Ya el faro de Charleston empezaba a desaparecer hacia
el sudoeste, palideciendo su brillo, y parecía que el
Delfín se hallaba fuera de peligro cuando una bomba,
disparada por una cañonera que cruzaba al largo, zumbó en
las tinieblas. Podía seguirse su rastro a causa de la espoleta,
que dejaba tras sí una línea de fuego.
Aquél fue un momento de indescriptible
ansiedad. Todos callaban mirando con espantados ojos la parábola
descrita por el proyectil; nada podía hacerse para evitarla;
después de medio minuto cayó con horrible estruendo sobre
la proa del Delfín.
Los marineros, horrorizados, se refugiaron en la popa;
nadie se atrevía a dar un paso, mientras la espoleta
crepitaba.
Pero un hombre, valiente, entre los valientes,
corrió hacia aquel formidable artificio de destrucción:
era Crockston. Tomó la bomba en sus brazos vigorosos, y mientras
millares de chispas se desprendían de la espoleta, la
arrojó, haciendo un sobrehumano esfuerzo, por encima de la
borda.
Apenas había llegado a la superficie del agua,
estalló la bomba con espantosa detonación.

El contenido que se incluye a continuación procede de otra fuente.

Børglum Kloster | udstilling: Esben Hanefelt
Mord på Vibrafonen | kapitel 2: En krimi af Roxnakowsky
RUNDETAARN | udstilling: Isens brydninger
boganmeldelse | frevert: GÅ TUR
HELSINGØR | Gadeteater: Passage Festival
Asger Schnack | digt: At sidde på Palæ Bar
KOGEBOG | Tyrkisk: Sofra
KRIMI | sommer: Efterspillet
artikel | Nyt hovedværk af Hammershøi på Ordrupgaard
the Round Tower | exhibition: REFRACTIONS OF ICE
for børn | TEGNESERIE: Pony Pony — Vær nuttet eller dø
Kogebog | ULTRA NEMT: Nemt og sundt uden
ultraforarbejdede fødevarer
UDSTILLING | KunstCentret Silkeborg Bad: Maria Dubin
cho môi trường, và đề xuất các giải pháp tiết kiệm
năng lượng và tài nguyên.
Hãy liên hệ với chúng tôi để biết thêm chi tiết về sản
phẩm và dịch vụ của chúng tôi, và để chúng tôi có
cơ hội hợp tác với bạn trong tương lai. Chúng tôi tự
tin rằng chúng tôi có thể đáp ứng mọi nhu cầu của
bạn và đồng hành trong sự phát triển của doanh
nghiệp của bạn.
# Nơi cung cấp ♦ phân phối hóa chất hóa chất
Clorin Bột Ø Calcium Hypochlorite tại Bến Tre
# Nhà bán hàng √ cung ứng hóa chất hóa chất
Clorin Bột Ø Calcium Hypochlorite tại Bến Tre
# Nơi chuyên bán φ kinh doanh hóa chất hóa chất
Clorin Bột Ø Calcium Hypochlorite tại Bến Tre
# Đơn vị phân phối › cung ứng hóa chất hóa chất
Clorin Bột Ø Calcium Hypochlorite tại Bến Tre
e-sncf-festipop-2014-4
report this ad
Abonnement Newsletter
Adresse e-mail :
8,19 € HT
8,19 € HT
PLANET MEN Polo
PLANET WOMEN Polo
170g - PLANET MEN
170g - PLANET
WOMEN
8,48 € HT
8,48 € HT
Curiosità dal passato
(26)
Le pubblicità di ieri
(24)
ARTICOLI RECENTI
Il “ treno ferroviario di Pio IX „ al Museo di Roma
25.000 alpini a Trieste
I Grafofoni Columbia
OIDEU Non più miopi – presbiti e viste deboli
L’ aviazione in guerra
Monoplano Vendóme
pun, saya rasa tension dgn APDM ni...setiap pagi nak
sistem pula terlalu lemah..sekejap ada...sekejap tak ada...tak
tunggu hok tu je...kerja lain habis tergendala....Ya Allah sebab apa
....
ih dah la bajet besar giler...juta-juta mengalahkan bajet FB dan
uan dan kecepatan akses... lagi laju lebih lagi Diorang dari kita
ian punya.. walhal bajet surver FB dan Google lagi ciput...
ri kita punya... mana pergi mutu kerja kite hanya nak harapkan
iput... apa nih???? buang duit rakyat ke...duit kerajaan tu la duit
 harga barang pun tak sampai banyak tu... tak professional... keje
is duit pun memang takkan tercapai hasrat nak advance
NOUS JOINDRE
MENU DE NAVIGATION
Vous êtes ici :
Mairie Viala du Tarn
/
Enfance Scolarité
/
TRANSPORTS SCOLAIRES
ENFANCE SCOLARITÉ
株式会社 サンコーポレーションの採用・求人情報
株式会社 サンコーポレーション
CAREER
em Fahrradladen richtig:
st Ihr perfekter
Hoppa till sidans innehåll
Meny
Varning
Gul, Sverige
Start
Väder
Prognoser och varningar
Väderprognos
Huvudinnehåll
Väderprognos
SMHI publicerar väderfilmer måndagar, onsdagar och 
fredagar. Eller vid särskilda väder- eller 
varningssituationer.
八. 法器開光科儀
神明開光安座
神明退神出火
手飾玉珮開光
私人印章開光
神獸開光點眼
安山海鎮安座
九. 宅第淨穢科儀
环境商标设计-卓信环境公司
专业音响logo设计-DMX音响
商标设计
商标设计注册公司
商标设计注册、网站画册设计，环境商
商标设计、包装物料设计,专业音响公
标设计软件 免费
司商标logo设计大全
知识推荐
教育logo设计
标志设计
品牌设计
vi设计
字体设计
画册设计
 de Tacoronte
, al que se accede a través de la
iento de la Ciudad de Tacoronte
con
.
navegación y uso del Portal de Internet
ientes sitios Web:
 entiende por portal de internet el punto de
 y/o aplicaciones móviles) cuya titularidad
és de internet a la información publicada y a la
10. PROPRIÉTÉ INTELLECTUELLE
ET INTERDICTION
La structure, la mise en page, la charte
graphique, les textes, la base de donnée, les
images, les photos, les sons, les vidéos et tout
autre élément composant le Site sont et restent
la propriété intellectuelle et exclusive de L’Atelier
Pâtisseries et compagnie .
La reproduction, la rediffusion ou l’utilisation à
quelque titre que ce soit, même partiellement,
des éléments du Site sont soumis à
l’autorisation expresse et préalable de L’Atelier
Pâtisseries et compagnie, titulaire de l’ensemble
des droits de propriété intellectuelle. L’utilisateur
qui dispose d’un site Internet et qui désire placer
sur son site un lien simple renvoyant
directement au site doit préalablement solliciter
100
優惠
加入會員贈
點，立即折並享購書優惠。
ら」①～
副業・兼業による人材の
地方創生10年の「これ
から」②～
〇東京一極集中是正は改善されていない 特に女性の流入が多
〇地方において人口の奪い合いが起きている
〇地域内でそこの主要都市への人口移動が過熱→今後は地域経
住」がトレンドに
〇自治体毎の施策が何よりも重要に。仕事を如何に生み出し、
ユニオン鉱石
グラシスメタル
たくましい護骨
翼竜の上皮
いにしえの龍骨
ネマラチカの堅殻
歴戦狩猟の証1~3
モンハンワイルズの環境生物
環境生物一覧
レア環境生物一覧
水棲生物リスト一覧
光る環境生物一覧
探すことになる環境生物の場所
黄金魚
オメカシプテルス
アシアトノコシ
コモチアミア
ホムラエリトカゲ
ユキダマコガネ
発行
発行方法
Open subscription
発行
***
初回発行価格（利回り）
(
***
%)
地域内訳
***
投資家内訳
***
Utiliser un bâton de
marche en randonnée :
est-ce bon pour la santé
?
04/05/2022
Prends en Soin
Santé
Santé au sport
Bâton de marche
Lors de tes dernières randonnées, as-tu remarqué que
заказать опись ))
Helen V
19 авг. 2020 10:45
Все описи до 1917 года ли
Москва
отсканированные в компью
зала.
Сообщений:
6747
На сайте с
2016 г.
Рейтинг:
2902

-¡Hurra! ¡hurra! -exclamó en coro
la tripulación mientras Crockston se frotaba las manos.
Poco después el Delfín surcaba las aguas
del Atlántico; la costa americana desaparecía entre las
tinieblas y los fuegos lejanos que se cruzaban en el horizonte
indicaban que el ataque era general entre las baterías de la
isla Morris y los fuertes de Charleston Harbour.